Something in his leisurely movements and the secure position of his feet upon the lawn suggested that it was Mr. Gatsby himself, come out to determine what share was his of our local heavens.

This quote is from the end of Chapter One; Nick is outside watching a cat and then notices Mr. Gatsby with feet planted firmly on his lawn, gazing at the green light.  This green light at the end of Daisy's pier represents for Gatsby his happiness. For, in the final chapter, Nick reflects upon this green light as representative of Gatsby's "capacity for wonder," the reflection of a man's dream.  And, that Daisy is synonymous with his dream is indicated in Chapter Six when Gatsby first speaks with Daisy, he tells her, "You always have a green light that burns all night at the end of your dock."

2.

In relating the past of Gatsby, the narrator Nick Carraway describes Jay Gatsby as having "reveries" that provided him the tie between his material values and his dreams:

For a while these reveries provided an outlet for his imagination; they were a satisfactory hint of the unreality of reality, a promise that the rock of the world was founded securely on a fairy's wing.

Gatsby's idea of happiness is inextricably tied to material values.

3-4. In Chapter Eight after he has been watching "over nothing" in the moonlight, Gatsby "...was clutching at some last hope...," but he surrenders his visionary hope that has simply been reduced to material gain. Daisy, his object of happiness who conspires with her husband Tom to protect themselves after the car accident in which Myrtle Wilson is killed, has become unworthy of Gatsby:

 He must have felt that he had lost the old warm world, paid a high price for living too long with a single dream. He must have looked up at an unfamiliar sky through frightening leaves and shivered as he found what a grotesque thing a rose is and how raw the sunlight was upon the scarcely created grass. A new world, material without being real, where poor ghosts, breathing dreams like air, drifted fortuitously about...like that ashen, fantastic figure gliding toward him through the amorphous trees.
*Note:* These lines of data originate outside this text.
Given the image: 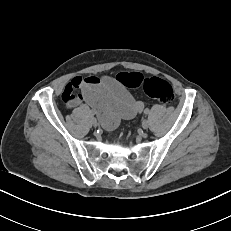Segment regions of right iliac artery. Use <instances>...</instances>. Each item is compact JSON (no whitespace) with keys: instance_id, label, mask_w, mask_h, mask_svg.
Returning <instances> with one entry per match:
<instances>
[{"instance_id":"1","label":"right iliac artery","mask_w":231,"mask_h":231,"mask_svg":"<svg viewBox=\"0 0 231 231\" xmlns=\"http://www.w3.org/2000/svg\"><path fill=\"white\" fill-rule=\"evenodd\" d=\"M90 113H91V115H92V116H94V115H95V112H94V111H91Z\"/></svg>"}]
</instances>
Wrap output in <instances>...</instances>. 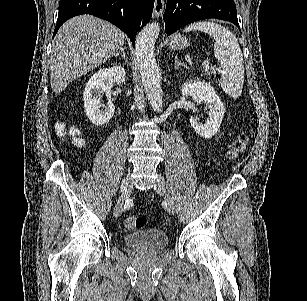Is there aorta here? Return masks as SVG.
I'll return each mask as SVG.
<instances>
[{"label":"aorta","mask_w":307,"mask_h":301,"mask_svg":"<svg viewBox=\"0 0 307 301\" xmlns=\"http://www.w3.org/2000/svg\"><path fill=\"white\" fill-rule=\"evenodd\" d=\"M159 32L158 22L146 24L135 40V54L146 96L153 110L163 112L162 82L154 54V44Z\"/></svg>","instance_id":"obj_1"}]
</instances>
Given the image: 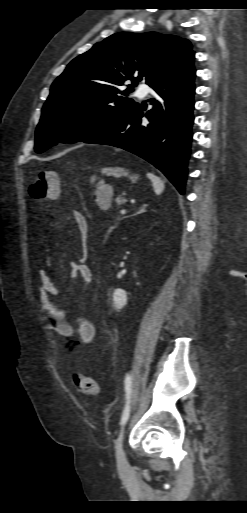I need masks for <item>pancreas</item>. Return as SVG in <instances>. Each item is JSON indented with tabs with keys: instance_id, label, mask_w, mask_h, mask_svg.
<instances>
[{
	"instance_id": "cf45deb5",
	"label": "pancreas",
	"mask_w": 247,
	"mask_h": 513,
	"mask_svg": "<svg viewBox=\"0 0 247 513\" xmlns=\"http://www.w3.org/2000/svg\"><path fill=\"white\" fill-rule=\"evenodd\" d=\"M124 201H125V200H124V199H122V200H120V201H119V203H120V204H122V203H124ZM116 220H117V222H118V221H120V220H121V217H120V216H118Z\"/></svg>"
}]
</instances>
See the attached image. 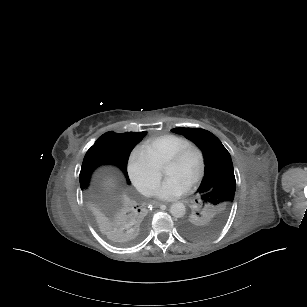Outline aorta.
<instances>
[{"label":"aorta","mask_w":307,"mask_h":307,"mask_svg":"<svg viewBox=\"0 0 307 307\" xmlns=\"http://www.w3.org/2000/svg\"><path fill=\"white\" fill-rule=\"evenodd\" d=\"M186 208L185 205L181 202H177L171 205L170 207V213L172 216L176 218H181L185 215Z\"/></svg>","instance_id":"762f6f07"}]
</instances>
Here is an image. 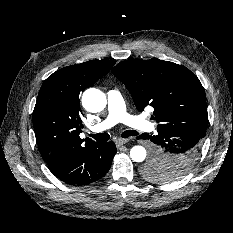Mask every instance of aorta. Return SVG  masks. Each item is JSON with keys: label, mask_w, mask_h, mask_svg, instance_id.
Returning a JSON list of instances; mask_svg holds the SVG:
<instances>
[{"label": "aorta", "mask_w": 233, "mask_h": 233, "mask_svg": "<svg viewBox=\"0 0 233 233\" xmlns=\"http://www.w3.org/2000/svg\"><path fill=\"white\" fill-rule=\"evenodd\" d=\"M106 104V96L99 89H87L82 95V105L89 112H100L106 107ZM130 156L133 161L142 162L146 158V149L140 145L134 146L130 150Z\"/></svg>", "instance_id": "1"}]
</instances>
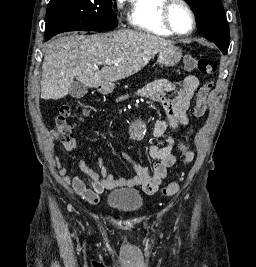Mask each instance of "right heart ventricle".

5-6. The illusion of Gatsby's dream of happiness with Daisy is further developed in Chapter Nine.  Earlier when Nick warns Gatsby that he cannot repeat the past, Gatsby incredulously replies, "Can't repeat the past?  Why, of course you can."  He believes firmly he can recapture the past and happiness.

Then, in Chapter Nine, Gatsby recognizes the flaws in his dream that is but illusion: 

He had come such a long way to this blue lawn, and his dream must have seemed so close he could hardly fail to grasp it. But what he did not know was that it was already behind him, somewhere in the vast obscurity beyond the city, where the dark fields of the republic rolled on under the night."